**What is required:**
Pictures aside, can you reproduce the records word for word?

**Entries taken from a collection:**
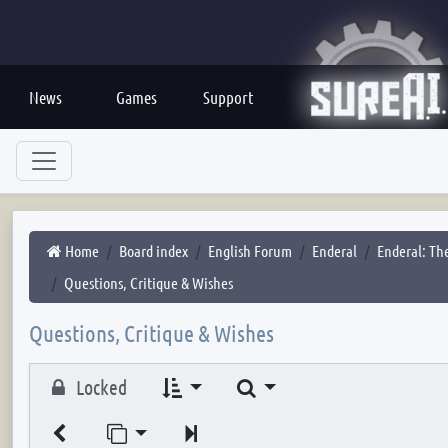
News
Games
Support
Home
Board index
English Forum
Enderal
Enderal: The
Questions, Critique & Wishes
Questions, Critique & Wishes
Search
Locked
Jump to page
Next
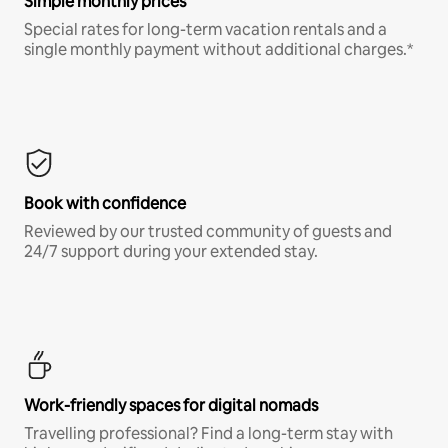
Simple monthly prices
Special rates for long-term vacation rentals and a
single monthly payment without additional charges.*
Book with confidence
Reviewed by our trusted community of guests and
24/7 support during your extended stay.
Work-friendly spaces for digital nomads
Travelling professional? Find a long-term stay with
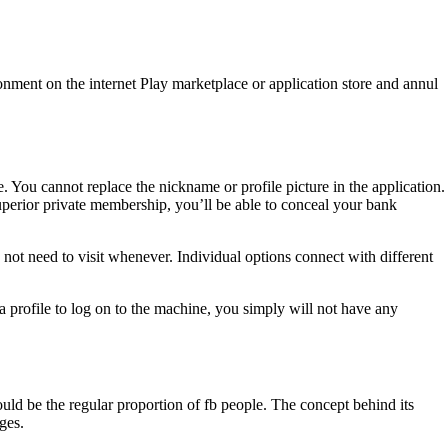
ronment on the internet Play marketplace or application store and annul
 You cannot replace the nickname or profile picture in the application.
uperior private membership, you’ll be able to conceal your bank
ot need to visit whenever. Individual options connect with different
profile to log on to the machine, you simply will not have any
uld be the regular proportion of fb people. The concept behind its
ges.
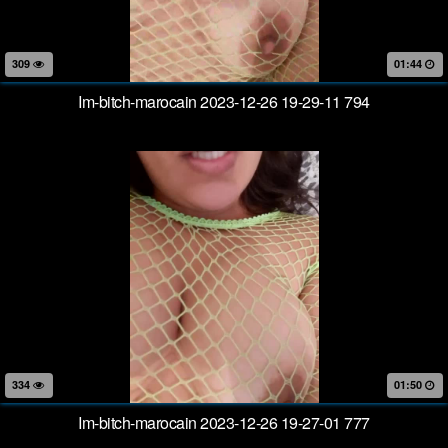
309
01:44
Im-bitch-marocain 2023-12-26 19-29-11 794
334
01:50
Im-bitch-marocain 2023-12-26 19-27-01 777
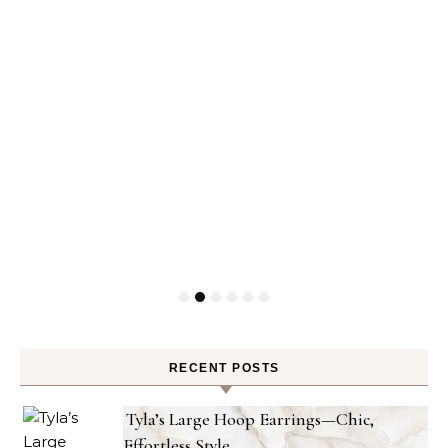
RECENT POSTS
Tyla’s Large Hoop Earrings—Chic,
Effortless Style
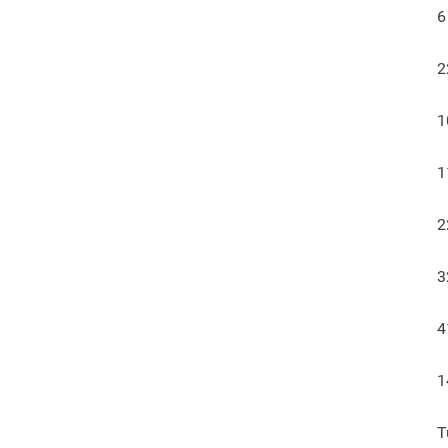
6
2
1
1
2
3
4
1
T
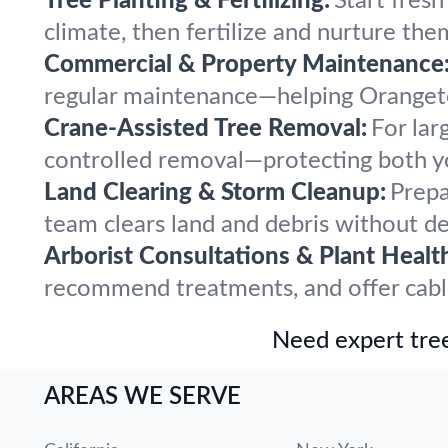
Tree Planting & Fertilizing:
Start fres
climate, then fertilize and nurture the
Commercial & Property Maintenance
regular maintenance—helping Orangetow
Crane-Assisted Tree Removal:
For lar
controlled removal—protecting both y
Land Clearing & Storm Cleanup:
Prepa
team clears land and debris without del
Arborist Consultations & Plant Healt
recommend treatments, and offer cablin
Need expert tree
AREAS WE SERVE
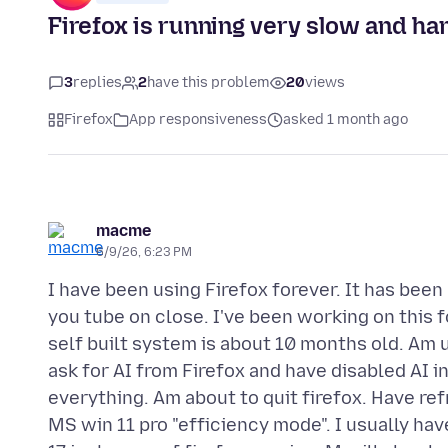
Firefox is running very slow and han
3
replies
2
have this problem
20
views
Firefox
App responsiveness
asked 1 month ago
macme
6/9/26, 6:23 PM
I have been using Firefox forever. It has bee
you tube on close. I've been working on this 
self built system is about 10 months old. Am 
ask for AI from Firefox and have disabled AI in
everything. Am about to quit firefox. Have re
MS win 11 pro "efficiency mode". I usually hav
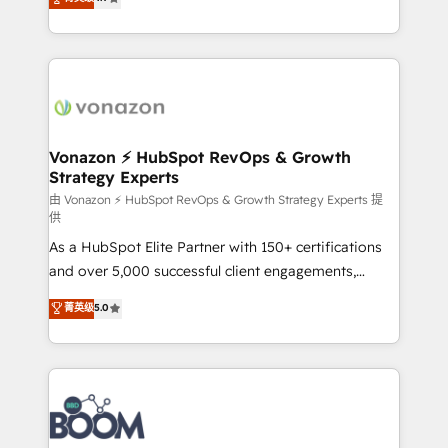
l'intégration CRM et le développement des revenus
auprès de vos comptes existants. En France et à
l'international, nous travaillons avec des ETI
ambitieuses, des grands groupes voulant aller au-
delà d’une simple transformation digitale et des
startups florissantes. Nos 3 grandes expertises sont :
➤ L’intégration de CRM et de méthodologie RevOps
Vonazon ⚡ HubSpot RevOps & Growth
Strategy Experts
pour aligner les équipes marketing, commerciales et
support client (data migration, synchronisation API,
由 Vonazon ⚡ HubSpot RevOps & Growth Strategy Experts 提
供
audit et maintenance) ➤ La création de sites internet
As a HubSpot Elite Partner with 150+ certifications
de conversion qui transforment les visiteurs en
and over 5,000 successful client engagements,
opportunités d'affaires ➤ La mise en place de
Vonazon turns marketing complexity into
stratégies d'acquisition marketing (SEO, SEA,
菁英级
5.0
measurable, scalable growth. From onboarding to
inbound, automatisation marketing, ABM, IA,
enterprise-grade campaigns, our in-house team
emailing) Informations clés : - 10 ans d'expérience -
builds scalable strategies that drive long-term
100+ intégrations CRM HubSpot réussies - 40
revenue. ⚙️ HubSpot Integration & Optimization •
experts conseil - 150 certifications HubSpot
Seamless CRM, CMS, and automation setup •
cumulées
Complex platform migrations and data cleanups •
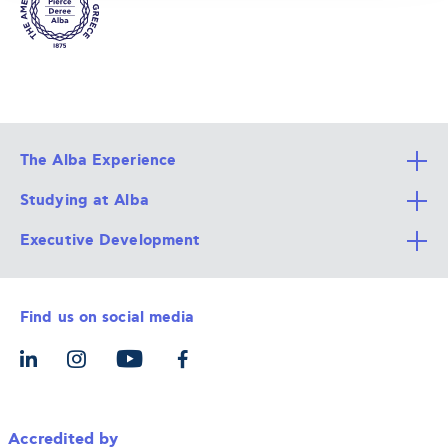
The Alba Experience
Studying at Alba
All Degree Programs
Executive Development
Alba Faculty
Apply Now
Career Services
Admission Requirements
Integrative & Holistic Learning
Find us on social media
The Alba Ecosystem
Tuition & Funding
For Individuals
Let’s Meet
For Organizations
Accredited by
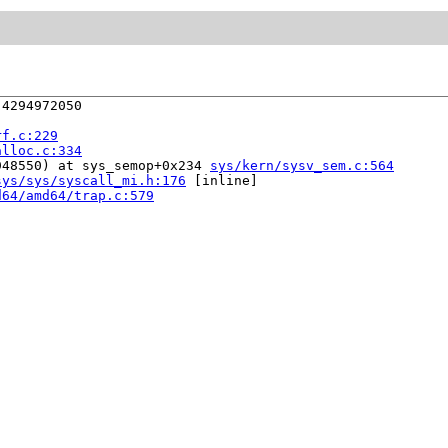
4294972050

rf.c:229
alloc.c:334
948550) at sys_semop+0x234 
sys/kern/sysv_sem.c:564
sys/sys/syscall_mi.h:176
 [inline]

d64/amd64/trap.c:579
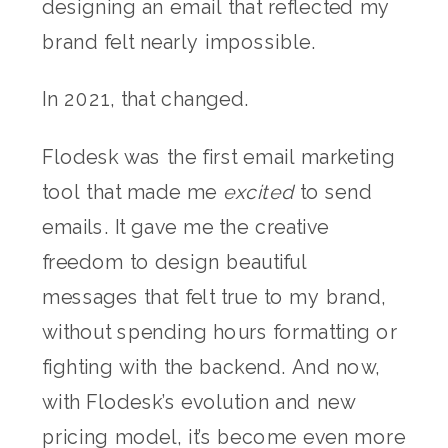
designing an email that reflected my
brand felt nearly impossible.
In 2021, that changed.
Flodesk was the first email marketing
tool that made me
excited
to send
emails. It gave me the creative
freedom to design beautiful
messages that felt true to my brand,
without spending hours formatting or
fighting with the backend. And now,
with Flodesk’s evolution and new
pricing model, it’s become even more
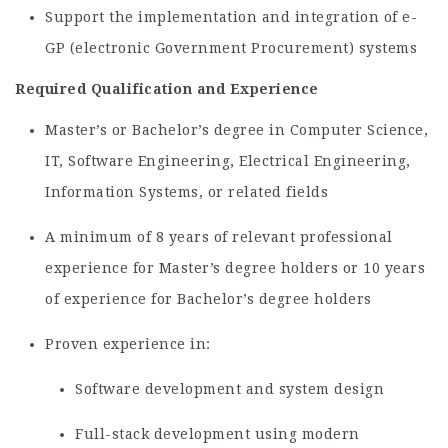
Support the implementation and integration of e-
GP (electronic Government Procurement) systems
Required Qualification and Experience
Master’s or Bachelor’s degree in Computer Science,
IT, Software Engineering, Electrical Engineering,
Information Systems, or related fields
A minimum of 8 years of relevant professional
experience for Master’s degree holders or 10 years
of experience for Bachelor’s degree holders
Proven experience in:
Software development and system design
Full-stack development using modern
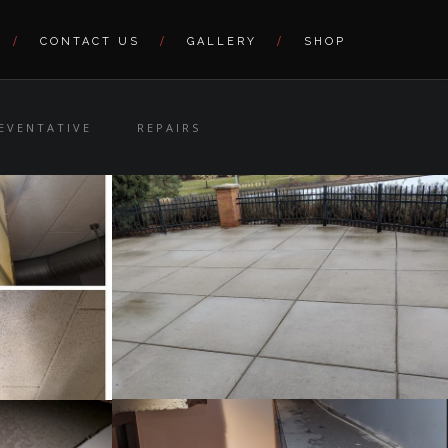
CONTACT US
GALLERY
SHOP
EVENTATIVE
REPAIRS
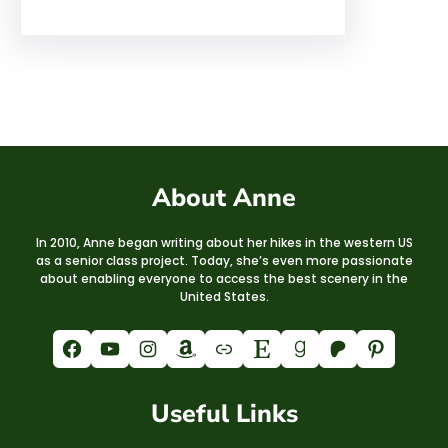
About Anne
In 2010, Anne began writing about her hikes in the western US
as a senior class project. Today, she’s even more passionate
about enabling everyone to access the best scenery in the
United States.
Facebook
YouTube
Instagram
Amazon
Link
Etsy
Goodreads
Patreon
Pinterest
Useful Links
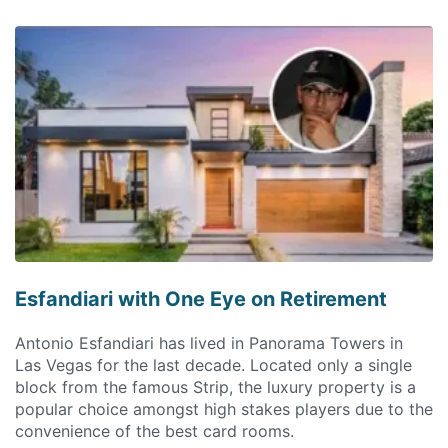
Esfandiari with One Eye on Retirement
Antonio Esfandiari has lived in Panorama Towers in
Las Vegas for the last decade. Located only a single
block from the famous Strip, the luxury property is a
popular choice amongst high stakes players due to the
convenience of the best card rooms.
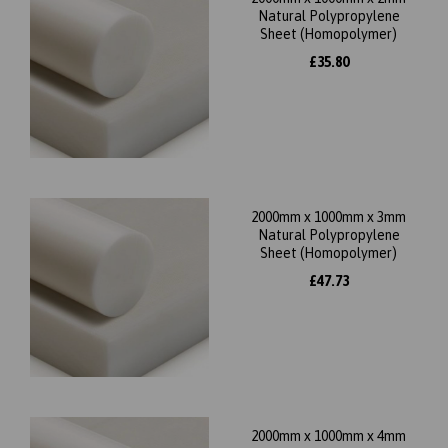
Natural Polypropylene
Sheet (Homopolymer)
£35.80
2000mm x 1000mm x 3mm
Natural Polypropylene
Sheet (Homopolymer)
£47.73
2000mm x 1000mm x 4mm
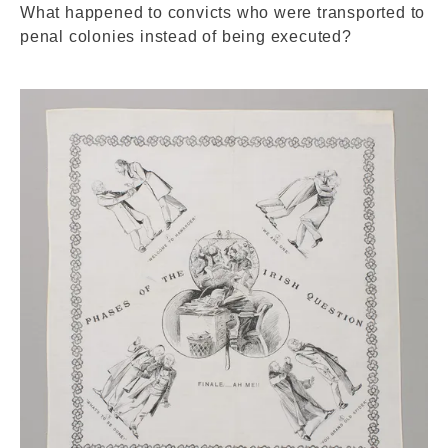
What happened to convicts who were transported to
penal colonies instead of being executed?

**Solution:**
News
Games
Support
Home
Board index
English Forum
Enderal
Enderal: The
Questions, Critique & Wishes
Questions, Critique & Wishes
Search
Locked
Jump to page
Next
Simple monthly prices
Special rates for long-term vacation rentals and a
single monthly payment without additional charges.*
Book with confidence
Reviewed by our trusted community of guests and
24/7 support during your extended stay.
Work-friendly spaces for digital nomads
Travelling professional? Find a long-term stay with
ronment on the internet Play marketplace or application store and annul
 You cannot replace the nickname or profile picture in the application.
uperior private membership, you’ll be able to conceal your bank
ot need to visit whenever. Individual options connect with different
profile to log on to the machine, you simply will not have any
uld be the regular proportion of fb people. The concept behind its
ges.
309
01:44
Im-bitch-marocain 2023-12-26 19-29-11 794
334
01:50
Im-bitch-marocain 2023-12-26 19-27-01 777
RECENT POSTS
Tyla’s Large Hoop Earrings—Chic,
Effortless Style
6
2
1
1
2
3
4
1
T
Tree Planting & Fertilizing:
Start fres
climate, then fertilize and nurture the
Commercial & Property Maintenance
regular maintenance—helping Orangetow
Crane-Assisted Tree Removal:
For lar
controlled removal—protecting both y
Land Clearing & Storm Cleanup:
Prepa
team clears land and debris without del
Arborist Consultations & Plant Healt
recommend treatments, and offer cablin
Need expert tree
AREAS WE SERVE
Firefox is running very slow and han
3
replies
2
have this problem
20
views
Firefox
App responsiveness
asked 1 month ago
macme
6/9/26, 6:23 PM
I have been using Firefox forever. It has bee
you tube on close. I've been working on this 
self built system is about 10 months old. Am 
ask for AI from Firefox and have disabled AI in
everything. Am about to quit firefox. Have re
MS win 11 pro "efficiency mode". I usually hav
l'intégration CRM et le développement des revenus
auprès de vos comptes existants. En France et à
l'international, nous travaillons avec des ETI
ambitieuses, des grands groupes voulant aller au-
delà d’une simple transformation digitale et des
startups florissantes. Nos 3 grandes expertises sont :
➤ L’intégration de CRM et de méthodologie RevOps
Vonazon ⚡ HubSpot RevOps & Growth
Strategy Experts
pour aligner les équipes marketing, commerciales et
support client (data migration, synchronisation API,
由 Vonazon ⚡ HubSpot RevOps & Growth Strategy Experts 提
供
audit et maintenance) ➤ La création de sites internet
As a HubSpot Elite Partner with 150+ certifications
de conversion qui transforment les visiteurs en
and over 5,000 successful client engagements,
opportunités d'affaires ➤ La mise en place de
Vonazon turns marketing complexity into
stratégies d'acquisition marketing (SEO, SEA,
菁英级
5.0
measurable, scalable growth. From onboarding to
inbound, automatisation marketing, ABM, IA,
enterprise-grade campaigns, our in-house team
emailing) Informations clés : - 10 ans d'expérience -
builds scalable strategies that drive long-term
100+ intégrations CRM HubSpot réussies - 40
revenue. ⚙️ HubSpot Integration & Optimization •
experts conseil - 150 certifications HubSpot
Seamless CRM, CMS, and automation setup •
cumulées
Complex platform migrations and data cleanups •
The Alba Experience
Studying at Alba
All Degree Programs
Executive Development
Alba Faculty
Apply Now
Career Services
Admission Requirements
Integrative & Holistic Learning
Find us on social media
The Alba Ecosystem
Tuition & Funding
For Individuals
Let’s Meet
For Organizations
Accredited by
4294972050

rf.c:229
alloc.c:334
948550) at sys_semop+0x234 
sys/kern/sysv_sem.c:564
sys/sys/syscall_mi.h:176
 [inline]

d64/amd64/trap.c:579
designing an email that reflected my
brand felt nearly impossible.
In 2021, that changed.
Flodesk was the first email marketing
tool that made me
excited
to send
emails. It gave me the creative
freedom to design beautiful
messages that felt true to my brand,
without spending hours formatting or
fighting with the backend. And now,
with Flodesk’s evolution and new
pricing model, it’s become even more
Support the implementation and integration of e-
GP (electronic Government Procurement) systems
Required Qualification and Experience
Master’s or Bachelor’s degree in Computer Science,
IT, Software Engineering, Electrical Engineering,
Information Systems, or related fields
A minimum of 8 years of relevant professional
experience for Master’s degree holders or 10 years
of experience for Bachelor’s degree holders
Proven experience in:
Software development and system design
Full-stack development using modern
CONTACT US
GALLERY
SHOP
EVENTATIVE
REPAIRS
About Anne
In 2010, Anne began writing about her hikes in the western US
as a senior class project. Today, she’s even more passionate
about enabling everyone to access the best scenery in the
United States.
Facebook
YouTube
Instagram
Amazon
Link
Etsy
Goodreads
Patreon
Pinterest
Useful Links
Esfandiari with One Eye on Retirement
Antonio Esfandiari has lived in Panorama Towers in
Las Vegas for the last decade. Located only a single
block from the famous Strip, the luxury property is a
popular choice amongst high stakes players due to the
convenience of the best card rooms.
Natural Polypropylene
Sheet (Homopolymer)
£35.80
2000mm x 1000mm x 3mm
Natural Polypropylene
Sheet (Homopolymer)
£47.73
2000mm x 1000mm x 4mm
What happened to convicts who were transported to
penal colonies instead of being executed?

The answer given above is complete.